MATERIALS PROVIDED —

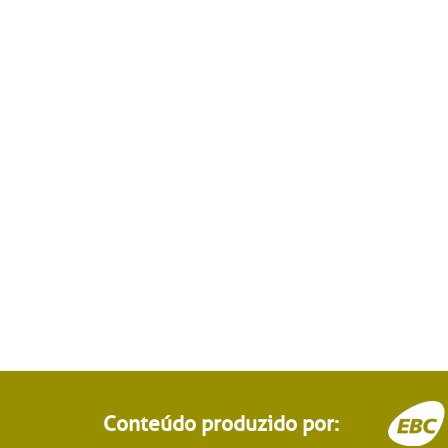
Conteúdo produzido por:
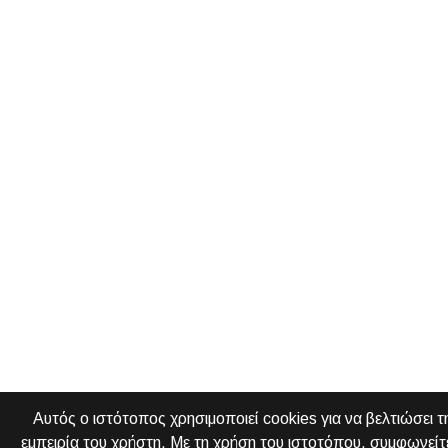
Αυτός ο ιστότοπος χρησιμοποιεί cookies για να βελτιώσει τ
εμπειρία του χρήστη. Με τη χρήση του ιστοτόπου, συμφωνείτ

* * *

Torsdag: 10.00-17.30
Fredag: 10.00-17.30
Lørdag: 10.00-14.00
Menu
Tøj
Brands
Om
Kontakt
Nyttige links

WORK REQUIRED — From the entries above, write out only the lines starting at the line that holds "Lørdag: 10.00-14.00" and ending at the line that holds "Nyttige links", keeping both and matching them exactly.

OUTPUT OF THE EXERCISE —
Lørdag: 10.00-14.00
Menu
Tøj
Brands
Om
Kontakt
Nyttige links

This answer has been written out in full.